An amperometric biosensor and a biofuel cell of uric acid based on a chitosan/uricase–poly(furan-3-boronic acid)–Pd nanoparticles/plated Pd/multiwalled carbon nanotubes/Au electrode

• Preparation of uricase–poly(furan-3-boronic acid)–Pd nanoparticles bionanocomposite.
• Pd electrocatalysis.
• Excellent first-/second-generation biosensing performance for uric acid.
• High-performance uric acid/O2 biofuel cell.
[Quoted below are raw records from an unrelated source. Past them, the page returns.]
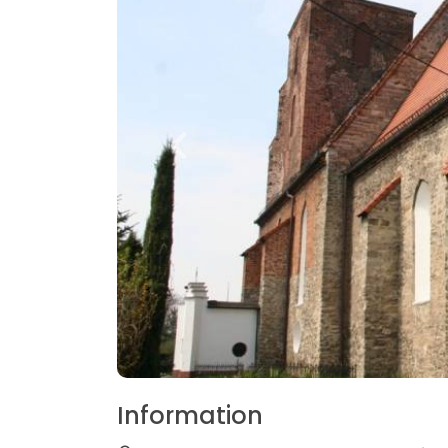
Information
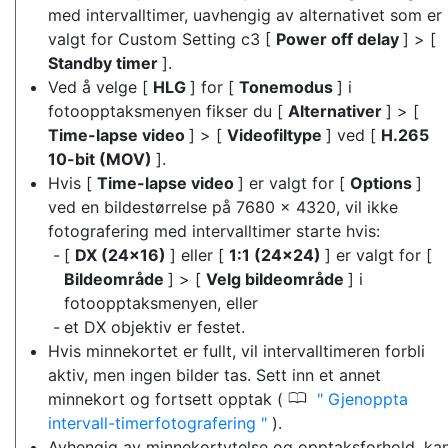
med intervalltimer, uavhengig av alternativet som er
valgt for Custom Setting c3 [
Power off delay
] > [
Standby timer
].
Ved å velge [
HLG
] for [
Tonemodus
] i
fotoopptaksmenyen fikser du [
Alternativer
] > [
Time-lapse video
] > [
Videofiltype
] ved [
H.265
10-bit (MOV)
].
Hvis [
Time-lapse video
] er valgt for [
Options
]
ved en bildestørrelse på 7680 × 4320, vil ikke
fotografering med intervalltimer starte hvis:
[
DX (24×16)
] eller [
1:1 (24×24)
] er valgt for [
Bildeområde
] > [
Velg bildeområde
] i
fotoopptaksmenyen, eller
et DX objektiv er festet.
Hvis minnekortet er fullt, vil intervalltimeren forbli
aktiv, men ingen bilder tas. Sett inn et annet
0
minnekort og fortsett opptak (
Gjenoppta
intervall-timerfotografering
).
Avhengig av minnekortytelse og opptaksforhold, ka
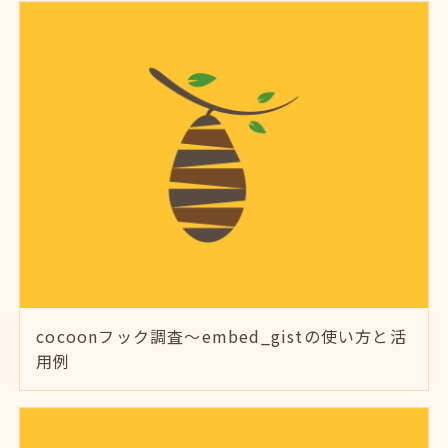
cocoonフック調査～embed_gistの使い方と活
用例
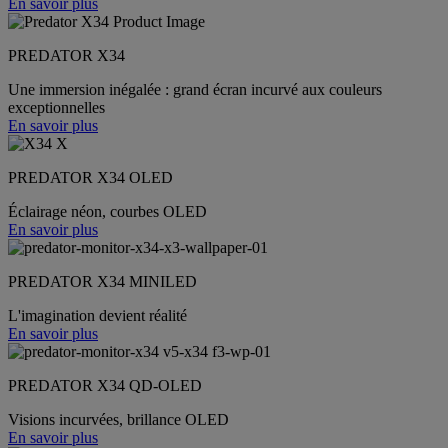
En savoir plus
PREDATOR X34
Une immersion inégalée : grand écran incurvé aux couleurs
exceptionnelles
En savoir plus
PREDATOR X34 OLED
Éclairage néon, courbes OLED
En savoir plus
PREDATOR X34 MINILED
L'imagination devient réalité
En savoir plus
PREDATOR X34 QD-OLED
Visions incurvées, brillance OLED
En savoir plus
A chitosan (CS)/uricase (UOx)–poly(furan-3-boronic acid) (PFBA)–Pd nanoparticles (PdNPs)/plated Pd (Pdplate)/multiwalled carbon nanotubes (MWCNTs)/Au electrode was prepared for fabricating an amperometric biosensor and a biofuel cell (BFC) of uric acid (UA). Briefly, Pd was electroplated on a MWCNTs-modified Au electrode, the UOx–PFBA–PdNPs bionanocomposite was prepared on the Pdplate/MWCNTs/Au electrode through chemical oxidation of a UOx-furan-3-boronic acid adduct by Na2PdCl4, and then chitosan (CS) was cast-coated on the electrode. In the first-generation biosensing mode (anodic detection of enzymatically generated H2O2), the prepared CS/UOx–PFBA–PdNPs/Pdplate/MWCNTs/Au electrode showed a linear amperometric response to UA concentration from 1.0 μM to 2.5 mM with a sensitivity of 490 μA mM−1 cm−2 and a limit of detection (S/N = 3) of 0.1 μM, excellent operation/storage stability, and good results of UA assay in real urine samples. The enzyme electrode also worked well in the second-generation biosensing mode involving a p-benzoquinone or ferrocene monocarboxylic acid mediator. Furthermore, a monopolar UA BFC was fabricated by using the enzyme electrode as the bioanode and a Pt/MWCNTs/Au electrode as the cathode, which gave an open-circuit cell voltage of 0.394 V, a short-circuit current density of 857 μA cm−2 and a maximum power density of 70 μW cm−2 at 0.22 V under simulated physiological conditions.